▶ **The data**:

[Start of section]

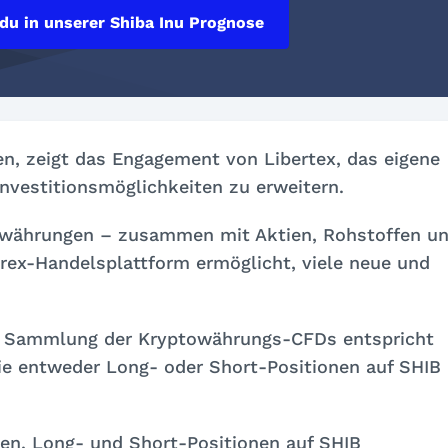
 du in unserer Shiba Inu Prognose
en, zeigt das Engagement von Libertex, das eigene
nvestitionsmöglichkeiten zu erweitern.
owährungen – zusammen mit Aktien, Rohstoffen u
rex-Handelsplattform ermöglicht, viele neue und
ur Sammlung der Kryptowährungs-CFDs entspricht
ie entweder Long- oder Short-Positionen auf SHIB
ben, Long- und Short-Positionen auf SHIB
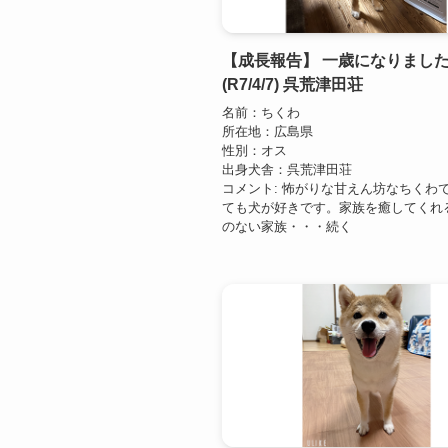
【成長報告】 一歳になりました
(R7/4/7) 呉荒津田荘
名前：ちくわ
所在地：広島県
性別：オス
出身犬舎：呉荒津田荘
コメント: 怖がりな甘えん坊なちくわ
ても犬が好きです。家族を癒してくれ
のない家族・・・続く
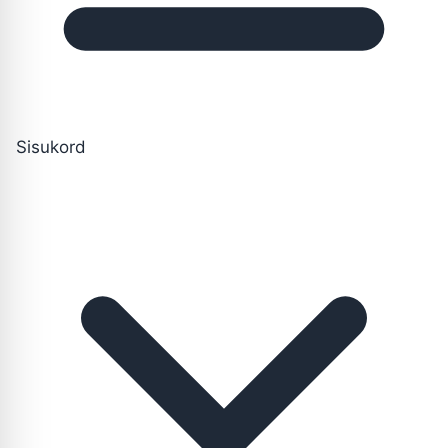
Sisukord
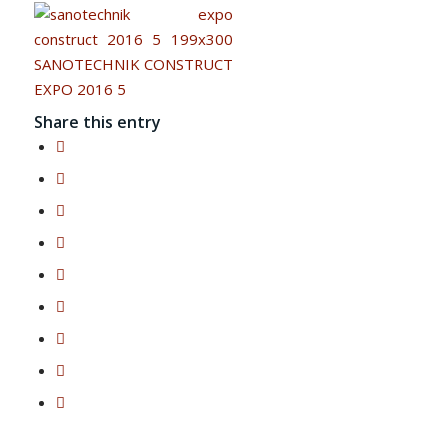
Share this entry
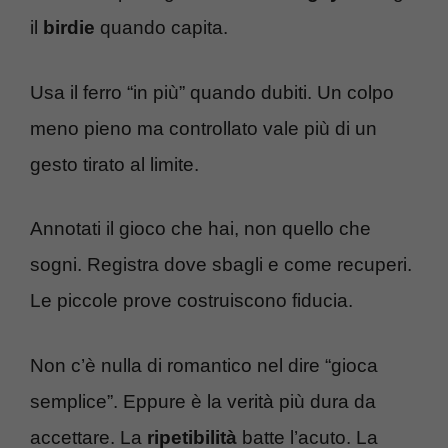
il
birdie
quando capita.
Usa il ferro “in più” quando dubiti. Un colpo
meno pieno ma controllato vale più di un
gesto tirato al limite.
Annotati il gioco che hai, non quello che
sogni. Registra dove sbagli e come recuperi.
Le piccole prove costruiscono fiducia.
Non c’è nulla di romantico nel dire “gioca
semplice”. Eppure è la verità più dura da
accettare. La
ripetibilità
batte l’acuto. La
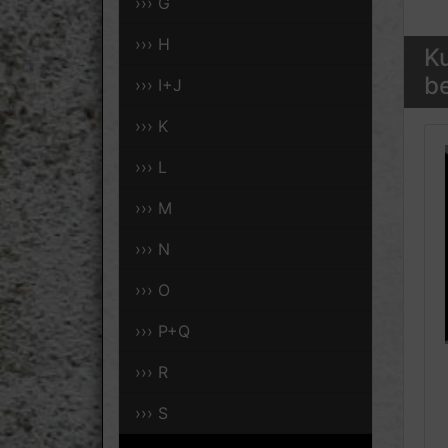
››› G
››› H
Ku
be
››› I+J
››› K
››› L
››› M
››› N
››› O
››› P+Q
››› R
››› S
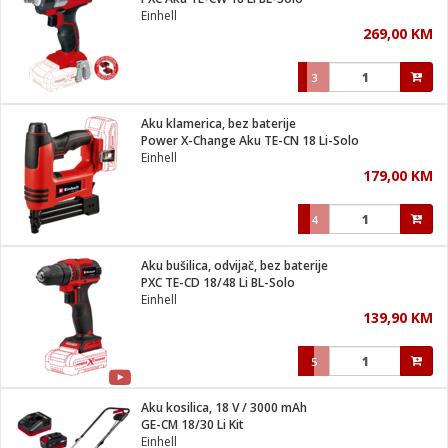
suđa
Einhell
269,00 KM
e
3
i
ja
Aku klamerica, bez baterije
Power X-Change Aku TE-CN 18 Li-Solo
Einhell
veša
179,00 KM
plažu
 veša
eša/Sušilica
4
/kamp tuš
bil
Aku bušilica, odvijač, bez baterije
PXC TE-CD 18/48 Li BL-Solo
Einhell
ga / Zdravlje
139,90 KM
5
i za kosu
za brijanje
Aku kosilica, 18 V / 3000 mAh
GE-CM 18/30 Li Kit
Einhell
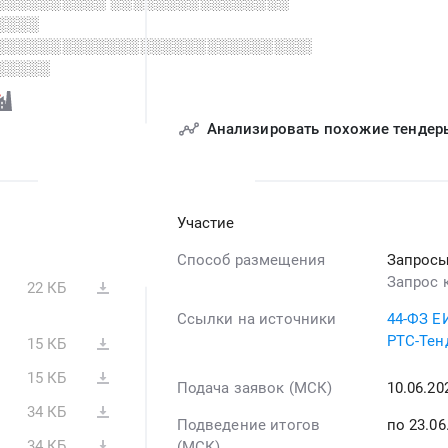
░░░░░░░░░░ ░░░░░░░░░░░░░░░░
░░░░
░░░░░░░░░░░░░░░░░░░░░░░░░░░░░░░░░░░░░░
░░░░░
Анализировать похожие тендер
Участие
Способ размещения
Запросы
Запрос 
22 КБ
Ссылки на источники
44-ФЗ Е
РТС-Тен
15 КБ
15 КБ
Подача заявок (МСК)
10.06.2
34 КБ
Подведение итогов
по 23.06
34 КБ
(МСК)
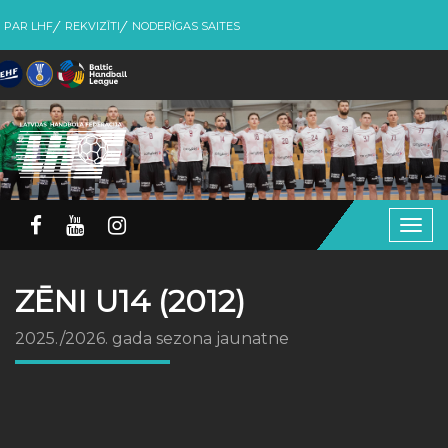
PAR LHF
REKVIZĪTI
NODERĪGAS SAITES
Togg
navig
ZĒNI U14 (2012)
2025./2026. gada sezona jaunatne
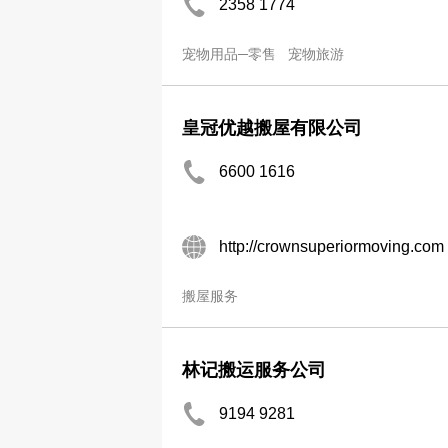
2358 1774
宠物用品─零售
宠物旅游
皇冠优越搬屋有限公司
6600 1616
http://crownsuperiormoving.com
搬屋服务
林记搬运服务公司
9194 9281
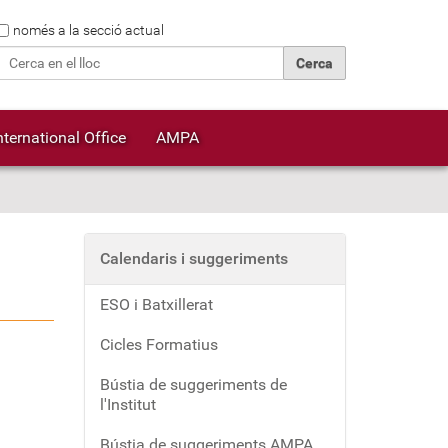
Cerca
només a la secció actual
Cerca avançada…
nternational Office
AMPA
Calendaris i suggeriments
ESO i Batxillerat
Cicles Formatius
Bústia de suggeriments de
l'Institut
Bústia de suggeriments AMPA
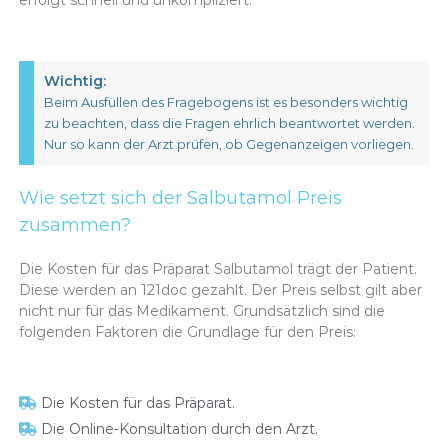
Wichtig:
Beim Ausfüllen des Fragebogens ist es besonders wichtig
zu beachten, dass die Fragen ehrlich beantwortet werden.
Nur so kann der Arzt prüfen, ob Gegenanzeigen vorliegen.
Wie setzt sich der Salbutamol Preis
zusammen?
Die Kosten für das Präparat Salbutamol trägt der Patient.
Diese werden an 121doc gezahlt. Der Preis selbst gilt aber
nicht nur für das Medikament. Grundsätzlich sind die
folgenden Faktoren die Grundlage für den Preis:
Die Kosten für das Präparat.
Die Online-Konsultation durch den Arzt.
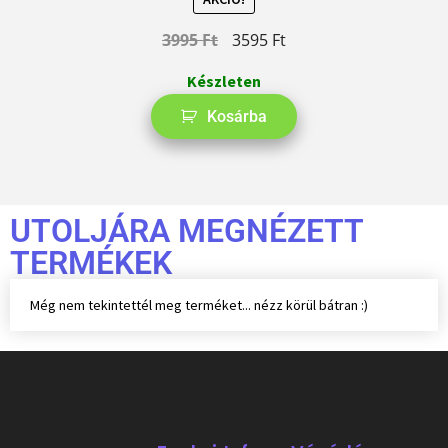
3995
Ft
3595
Ft
Készleten
Kosárba
UTOLJÁRA MEGNÉZETT
TERMÉKEK
Még nem tekintettél meg terméket... nézz körül bátran :)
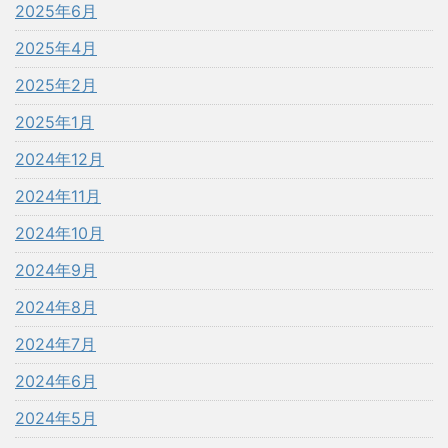
2025年6月
2025年4月
2025年2月
2025年1月
2024年12月
2024年11月
2024年10月
2024年9月
2024年8月
2024年7月
2024年6月
2024年5月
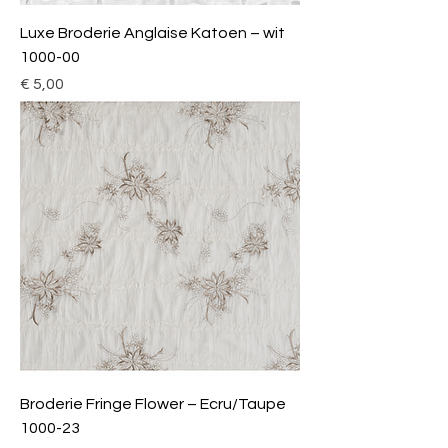
Luxe Broderie Anglaise Katoen – wit
1000-00
Prijs
€ 5,00
Broderie Fringe Flower – Ecru/Taupe
1000-23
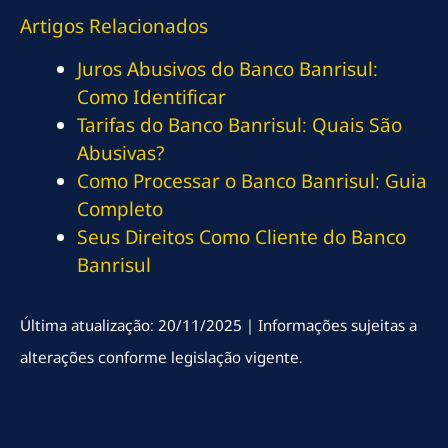
Artigos Relacionados
Juros Abusivos do Banco Banrisul:
Como Identificar
Tarifas do Banco Banrisul: Quais São
Abusivas?
Como Processar o Banco Banrisul: Guia
Completo
Seus Direitos Como Cliente do Banco
Banrisul
Última atualização: 20/11/2025 | Informações sujeitas a
alterações conforme legislação vigente.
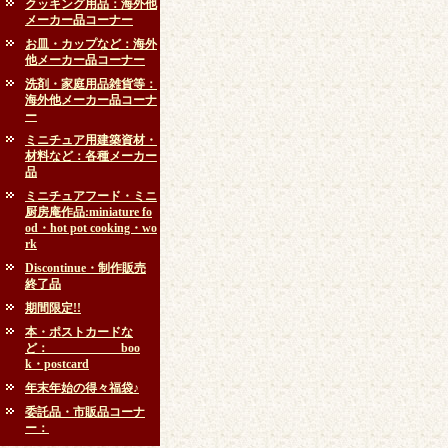
クッキング用品：海外他
メーカー品コーナー
お皿・カップなど：海外
他メーカー品コーナー
洗剤・家庭用品雑貨等：
海外他メーカー品コーナ
ー
ミニチュア用建築資材・
材料など：各種メーカー
品
ミニチュアフード・ミニ
厨房庵作品:miniature fo
od・hot pot cooking・wo
rk
Discontinue・制作販売
終了品
期間限定!!
本・ポストカードな
ど： boo
k・postcard
年末年始の得々福袋♪
委託品・市販品コーナ
ー：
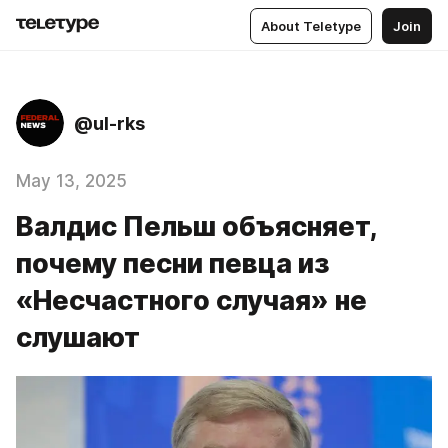
About Teletype
Join
@ul-rks
May 13, 2025
Валдис Пельш объясняет,
почему песни певца из
«Несчастного случая» не
слушают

[End of section]

▶ **Exercise**: What lines of the material contain "Präparat"? Show them.

▶ **Result for this task**:
Die Kosten für das Präparat Salbutamol trägt der Patient.
Die Kosten für das Präparat.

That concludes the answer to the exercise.